Carley Jones, her wife and sonCarley Jones, left, with her wife and first child, is pregnant after IVF in northern Cyprus (Photo: Faith Jones)

Carley Jones had IVF in northern Cyprus last year at the same time as her wife, and they were disappointed with the “slapdash” approach of the first clinic they tried.

With no pregnancy after four egg collections and two transfers in total, the couple discovered through a WhatsApp group the clinic had multiple other disappointed customers. Jones switched to a new clinic in the region – and in October got pregnant with twins on the first try.

There is no way to know if the first clinic was doing something wrong, but Jones says she is suspicious. “That’s the thing with northern Cyprus. There isn’t a big regulator watching these clinics.”

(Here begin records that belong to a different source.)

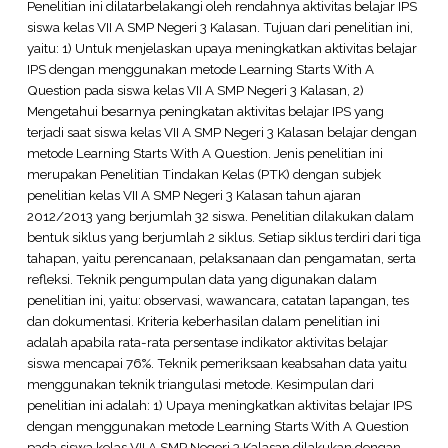
Penelitian ini dilatarbelakangi oleh rendahnya aktivitas belajar IPS
siswa kelas VII A SMP Negeri 3 Kalasan. Tujuan dari penelitian ini,
yaitu: 1) Untuk menjelaskan upaya meningkatkan aktivitas belajar
IPS dengan menggunakan metode Learning Starts With A
Question pada siswa kelas VII A SMP Negeri 3 Kalasan, 2)
Mengetahui besarnya peningkatan aktivitas belajar IPS yang
terjadi saat siswa kelas VII A SMP Negeri 3 Kalasan belajar dengan
metode Learning Starts With A Question. Jenis penelitian ini
merupakan Penelitian Tindakan Kelas (PTK) dengan subjek
penelitian kelas VII A SMP Negeri 3 Kalasan tahun ajaran
2012/2013 yang berjumlah 32 siswa. Penelitian dilakukan dalam
bentuk siklus yang berjumlah 2 siklus. Setiap siklus terdiri dari tiga
tahapan, yaitu perencanaan, pelaksanaan dan pengamatan, serta
refleksi. Teknik pengumpulan data yang digunakan dalam
penelitian ini, yaitu: observasi, wawancara, catatan lapangan, tes
dan dokumentasi. Kriteria keberhasilan dalam penelitian ini
adalah apabila rata-rata persentase indikator aktivitas belajar
siswa mencapai 76%. Teknik pemeriksaan keabsahan data yaitu
menggunakan teknik triangulasi metode. Kesimpulan dari
penelitian ini adalah: 1) Upaya meningkatkan aktivitas belajar IPS
dengan menggunakan metode Learning Starts With A Question
pada siswa kelas VII A SMP Negeri 3 Kalasan dilakukan dengan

Benefits of UK fertility rules

UK fertility clinics are among the most tightly regulated in the world, says Professor Macklon, of the London Women’s Clinic. They have to follow detailed HFEA guides for all their procedures, and submit to regular inspections.

The same strict rules that can put people off the UK also help protect patients. There has been a recent international scandal over a Danish sperm donor with a rare cancer gene whose sperm was used too many times by some European clinics, placing nearly 200 children at risk. In the UK, each sperm donor can give rise to children in no more than 10 families.

The HFEA is also stricter with UK clinics around add-ons. It has a guide for patients that shows their supporting evidence. “Clinics must give patients a clear idea of what any add-on involves, how likely it is to increase their chance of a successful pregnancy, cost, risks, and link to our public ratings system,” said the HFEA’s Clare Ettinghausen.

In fact, UK clinics may experience their own form of fertility tourism, with wealthier individuals travelling here from other countries, such as the US and the Middle East, says Professor Macklon. “We often hear that that they’re coming for the security of the treatment, and the care with which their eggs, sperm and embryos are going to be stored,” he says.

“I’m glad that British patients going abroad are generally having a good experience” he says. “But they need to be aware it is less regulated.”